Mycotoxins are toxic secondary metabolites of fungi belonging, essentially, to the Aspergillus, Penicillium and Fusarium genera. These naturally occurring chemical compounds can be produced on a wide range of agricultural commodities and under a diverse range of situations worldwide.

The accumulation of mycotoxins in foods and feeds represents a major threat to human and animal health as they are responsible for many different toxicities including the induction of cancer, mutagenicity and estrogenic gastrointestinal, urogenital, vascular, kidney and nervous disorders. Some mycotoxins are also immuno-compromising, and can thus reduce resistance to infectious disease.
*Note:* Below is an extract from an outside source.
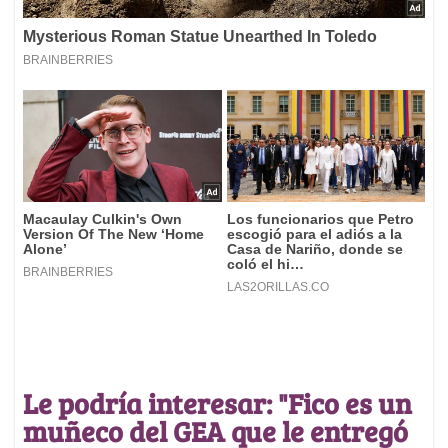
Le podría interesar: "Fico es un
muñeco del GEA que le entregó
Significant economic losses are associated with their impact on human health, animal productivity, and both domestic and international trade. It is estimated that 25% of the world's food crops, including many basic foods, are affected by mycotoxin producing fungi. A ccording to FAO estimates global losses of foodstuffs due to mycotoxins are in the range of 1000 million tonnes per year.

There is an ongoing need to protect the health of humans and susceptible animals by limiting their exposure to mycotoxins. Despite many years of research, and the introduction of good practices in the food production, storage and distribution chain, mycotoxins continue to be a problem. Many countries regulate for, or suggest permitted levels of, mycotoxins in foods and feed because of their public health significance and commercial impact.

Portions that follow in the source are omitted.